**TASK DESCRIPTION**
As you look over the data below, please find each line where the word "plazo" appears, then copy it.

**INPUT DATA**
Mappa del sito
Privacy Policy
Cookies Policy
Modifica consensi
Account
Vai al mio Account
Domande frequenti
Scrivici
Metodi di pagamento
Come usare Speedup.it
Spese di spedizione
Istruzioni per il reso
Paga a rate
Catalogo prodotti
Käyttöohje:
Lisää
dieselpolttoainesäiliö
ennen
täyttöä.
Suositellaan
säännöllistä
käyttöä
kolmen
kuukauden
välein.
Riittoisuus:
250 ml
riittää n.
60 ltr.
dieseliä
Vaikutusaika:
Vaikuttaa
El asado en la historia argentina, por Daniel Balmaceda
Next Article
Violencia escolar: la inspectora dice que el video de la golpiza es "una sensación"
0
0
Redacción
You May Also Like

...

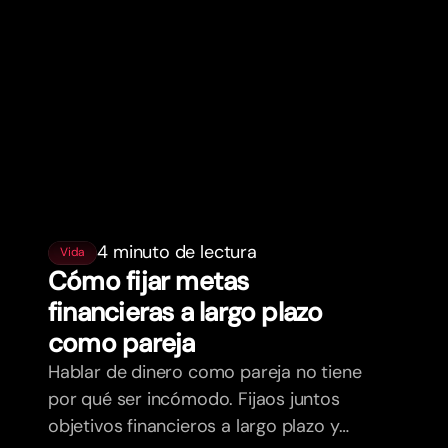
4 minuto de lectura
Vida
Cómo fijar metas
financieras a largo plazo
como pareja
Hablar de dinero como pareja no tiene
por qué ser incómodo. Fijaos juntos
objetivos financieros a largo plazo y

...

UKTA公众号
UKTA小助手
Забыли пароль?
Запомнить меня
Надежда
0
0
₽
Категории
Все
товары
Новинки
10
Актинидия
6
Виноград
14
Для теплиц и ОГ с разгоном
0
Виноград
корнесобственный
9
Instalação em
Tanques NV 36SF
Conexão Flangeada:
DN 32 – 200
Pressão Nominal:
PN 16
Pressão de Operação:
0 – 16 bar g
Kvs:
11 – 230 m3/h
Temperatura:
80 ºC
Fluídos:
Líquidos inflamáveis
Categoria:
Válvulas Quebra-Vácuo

**TASK OUTPUT**
financieras a largo plazo
objetivos financieros a largo plazo y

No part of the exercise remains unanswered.